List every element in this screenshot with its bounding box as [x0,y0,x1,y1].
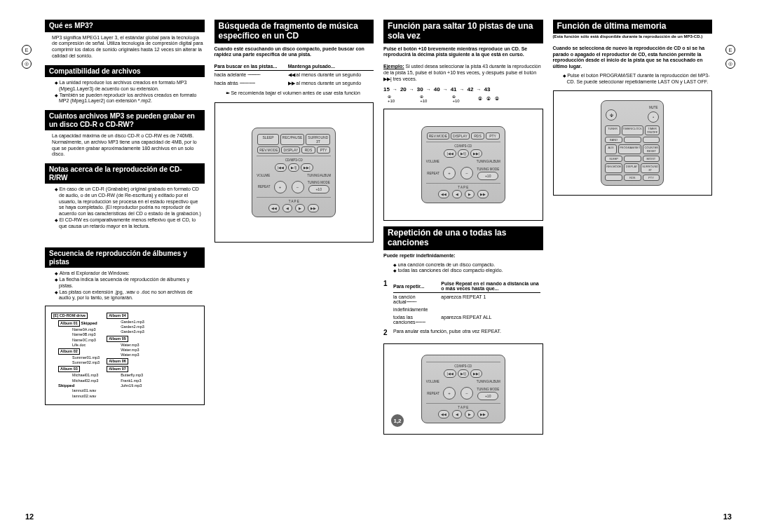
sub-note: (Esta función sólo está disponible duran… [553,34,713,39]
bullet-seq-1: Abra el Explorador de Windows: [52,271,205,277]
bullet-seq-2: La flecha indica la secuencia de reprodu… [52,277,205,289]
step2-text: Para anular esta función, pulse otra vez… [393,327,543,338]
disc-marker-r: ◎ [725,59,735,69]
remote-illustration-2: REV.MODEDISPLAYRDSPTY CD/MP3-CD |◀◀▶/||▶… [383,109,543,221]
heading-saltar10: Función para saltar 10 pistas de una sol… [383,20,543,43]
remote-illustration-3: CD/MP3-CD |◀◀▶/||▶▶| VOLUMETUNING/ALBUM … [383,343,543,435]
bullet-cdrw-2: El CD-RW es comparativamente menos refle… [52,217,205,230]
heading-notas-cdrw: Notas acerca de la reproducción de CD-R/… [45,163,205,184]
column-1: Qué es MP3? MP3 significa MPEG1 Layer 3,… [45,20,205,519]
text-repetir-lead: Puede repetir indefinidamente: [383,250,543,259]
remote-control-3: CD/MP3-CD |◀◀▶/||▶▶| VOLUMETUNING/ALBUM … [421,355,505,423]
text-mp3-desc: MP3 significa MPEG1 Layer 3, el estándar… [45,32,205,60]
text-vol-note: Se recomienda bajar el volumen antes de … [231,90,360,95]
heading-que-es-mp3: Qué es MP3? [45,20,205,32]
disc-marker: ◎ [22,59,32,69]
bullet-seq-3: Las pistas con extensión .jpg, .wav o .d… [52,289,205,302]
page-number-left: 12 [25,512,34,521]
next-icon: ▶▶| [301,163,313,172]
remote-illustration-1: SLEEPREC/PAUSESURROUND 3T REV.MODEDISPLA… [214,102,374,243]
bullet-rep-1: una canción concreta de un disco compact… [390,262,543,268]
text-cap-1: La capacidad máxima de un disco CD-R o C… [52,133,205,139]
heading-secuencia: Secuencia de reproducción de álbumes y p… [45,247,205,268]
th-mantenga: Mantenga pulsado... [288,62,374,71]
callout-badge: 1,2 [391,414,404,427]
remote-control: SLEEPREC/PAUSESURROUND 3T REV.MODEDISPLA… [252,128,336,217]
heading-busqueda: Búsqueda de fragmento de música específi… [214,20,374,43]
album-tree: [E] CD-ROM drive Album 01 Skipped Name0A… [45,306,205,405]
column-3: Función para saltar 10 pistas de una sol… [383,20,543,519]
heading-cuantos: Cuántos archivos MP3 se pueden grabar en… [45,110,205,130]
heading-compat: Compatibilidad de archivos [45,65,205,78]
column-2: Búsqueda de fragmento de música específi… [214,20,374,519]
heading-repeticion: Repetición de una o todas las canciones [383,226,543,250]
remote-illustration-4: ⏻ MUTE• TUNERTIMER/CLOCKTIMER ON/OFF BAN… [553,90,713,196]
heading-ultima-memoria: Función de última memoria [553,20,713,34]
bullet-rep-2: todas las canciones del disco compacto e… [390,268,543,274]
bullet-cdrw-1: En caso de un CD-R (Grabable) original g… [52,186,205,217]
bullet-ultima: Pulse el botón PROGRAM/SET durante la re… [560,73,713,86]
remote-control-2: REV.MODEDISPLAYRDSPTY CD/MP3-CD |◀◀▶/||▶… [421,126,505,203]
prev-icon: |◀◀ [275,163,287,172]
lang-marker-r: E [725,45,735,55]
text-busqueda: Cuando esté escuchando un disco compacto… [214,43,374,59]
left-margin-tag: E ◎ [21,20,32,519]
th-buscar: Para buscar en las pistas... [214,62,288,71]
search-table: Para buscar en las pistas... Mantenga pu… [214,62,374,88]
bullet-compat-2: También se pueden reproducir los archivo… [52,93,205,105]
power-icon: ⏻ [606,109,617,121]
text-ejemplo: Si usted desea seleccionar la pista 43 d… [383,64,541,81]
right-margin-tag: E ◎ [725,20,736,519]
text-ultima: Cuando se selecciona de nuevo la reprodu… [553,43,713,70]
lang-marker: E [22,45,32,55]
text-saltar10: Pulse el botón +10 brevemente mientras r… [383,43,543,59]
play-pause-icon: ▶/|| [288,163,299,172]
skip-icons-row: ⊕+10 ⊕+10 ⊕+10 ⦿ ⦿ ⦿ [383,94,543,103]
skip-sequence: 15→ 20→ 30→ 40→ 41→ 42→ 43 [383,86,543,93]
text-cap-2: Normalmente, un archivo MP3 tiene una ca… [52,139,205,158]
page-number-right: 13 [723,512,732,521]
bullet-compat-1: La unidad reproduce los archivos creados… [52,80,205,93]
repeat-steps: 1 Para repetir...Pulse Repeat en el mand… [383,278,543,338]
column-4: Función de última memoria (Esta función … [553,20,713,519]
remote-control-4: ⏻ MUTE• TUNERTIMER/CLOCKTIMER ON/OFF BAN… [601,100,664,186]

Problem details
Copy all lines from the listing that contain "buscar".

Task result
th-buscar: Para buscar en las pistas... [214,62,288,71]
search-table: Para buscar en las pistas... Mantenga pu… [214,62,374,88]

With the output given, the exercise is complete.